» **TASK STATEMENT**
Report all lines below with the word "this".

» **INPUT DATA**
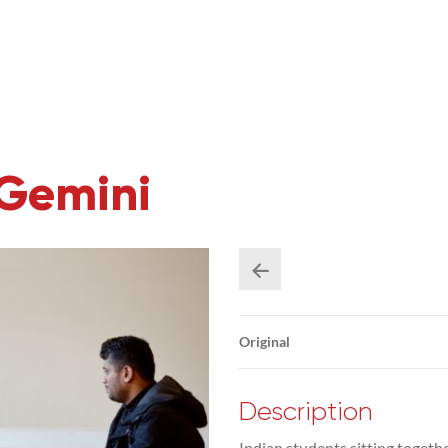
 Gemini
Original
Description
Indian students sitting togeth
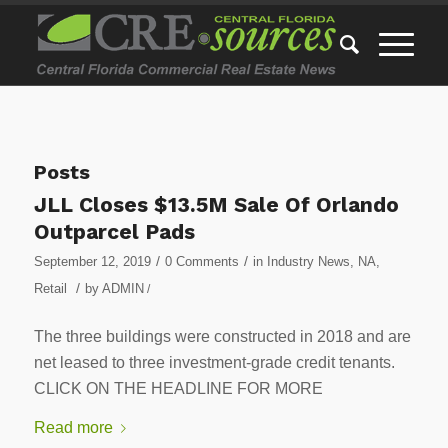
Posts
JLL Closes $13.5M Sale Of Orlando
Outparcel Pads
/
/
September 12, 2019
0 Comments
in
Industry News
,
NA
,
/
Retail
by
ADMIN
/
The three buildings were constructed in 2018 and are
net leased to three investment-grade credit tenants.
CLICK ON THE HEADLINE FOR MORE
Read more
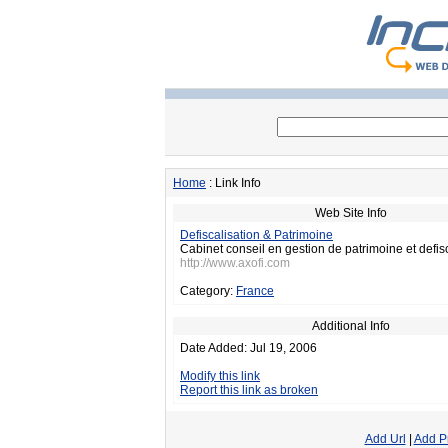
Home
: Link Info
Web Site Info
Defiscalisation & Patrimoine
Cabinet conseil en gestion de patrimoine et defisc
http://www.axofi.com
Category:
France
Additional Info
Date Added: Jul 19, 2006
Modify this link
Report this link as broken
Add Url
|
Add P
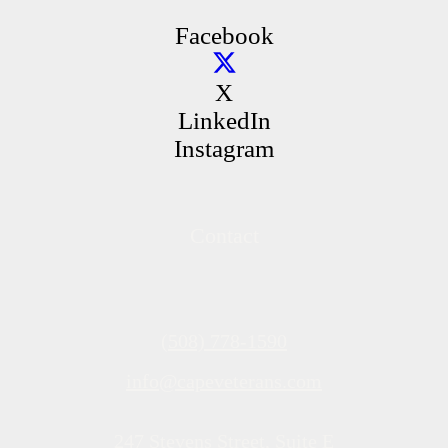
Facebook
X
LinkedIn
Instagram
Contact
(508) 778-1590
info@capeveterans.com
247 Stevens Street, Suite E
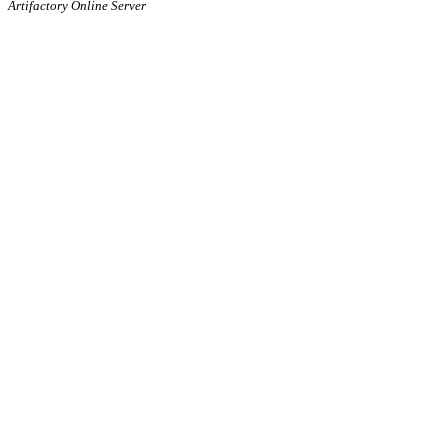
Artifactory Online Server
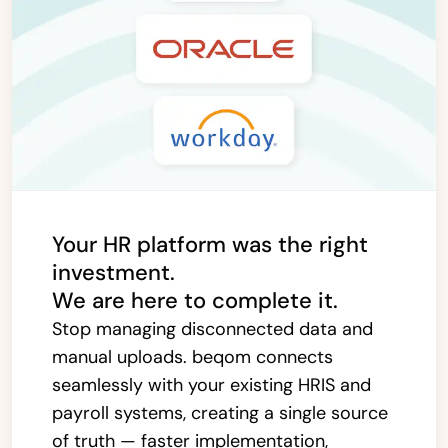
Your HR platform was the right
investment.
We are here to complete it.
Stop managing disconnected data and
manual uploads. beqom connects
seamlessly with your existing HRIS and
payroll systems, creating a single source
of truth — faster implementation,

» **PROBLEM SOLUTION**
Modify this link
Report this link as broken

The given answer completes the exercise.